These days, Speech understanding and dialog systems are a global trend and with the advancement of artificial intelligence and deep learning technic, has drawn attention from both academic and business communities. Domain prediction, intent detection and entity extraction or slot filling are the most important parts for intelligent conversational systems. To predict domain, intent and entity various traditional machine learning algorithm such as Bayesian algorithm, Support Vector Machine, Artificial Neural Network along with recent Deep Neural Network technic are used. Most dialog systems process user input in a step-wise or pipelined manner; i.e. first domain is detected, then intent and entity are inferred based on the semantic frames of the detected domain. The pipeline approach, however, has many disadvantages; such as downstream error propagation, creation of multiple predictive models, large user annotated datasets for each domain and lack of information sharing between domain, intent and entity.
To address those issues, this study propose a jointly predictive single deep neural network (DNNs) framework based on Long Short Term Memory (LSTM) with only small user annotated datasets and also investigates the value added by incorporating unlabeled data from user chatting logs into multi domain spoken language understanding (SLU) or Natural Language Understanding (NLU) systems.
Further, it extends the previous literature by benchmarking LSTM against current best practices for domain, intent, and entity detection and also extends the previous literature on semi-supervised learning and its application and implementation in the field of NLU and SLU. Using multi domain datasets and open conversational system datasets in English language, validates a framework that explains and discusses how unlabeled data from various data sources can be incorporated in a jointly trained multi-domain NLU Model to improve model performance with small user annotated examples.

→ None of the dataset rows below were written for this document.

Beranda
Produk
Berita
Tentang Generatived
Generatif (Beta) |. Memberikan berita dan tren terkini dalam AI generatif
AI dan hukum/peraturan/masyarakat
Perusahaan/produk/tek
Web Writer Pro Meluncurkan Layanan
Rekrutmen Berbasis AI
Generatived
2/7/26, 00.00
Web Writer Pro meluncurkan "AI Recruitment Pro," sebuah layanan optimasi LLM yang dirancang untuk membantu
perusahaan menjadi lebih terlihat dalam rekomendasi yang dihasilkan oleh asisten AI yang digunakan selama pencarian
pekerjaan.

The systematic experimental analysis with open annotated and unannotated utterances for proposed joint frameworks: semi supervised multi domain model (SEMI-MDJM), multi domain joint model with adversarial learning (MDJM-ADV) and semi supervised multi domain adversarial learning (SEMI-MDJM-ADV) models show the improvement in the predictive performance of multi domain joint base model (MDJM). The SEMI-MDJM-ADV and MDJM-ADV models show significant improvement in the predictive performance of domain, intent, and entity of the multi domain joint model in comparison to MDJM.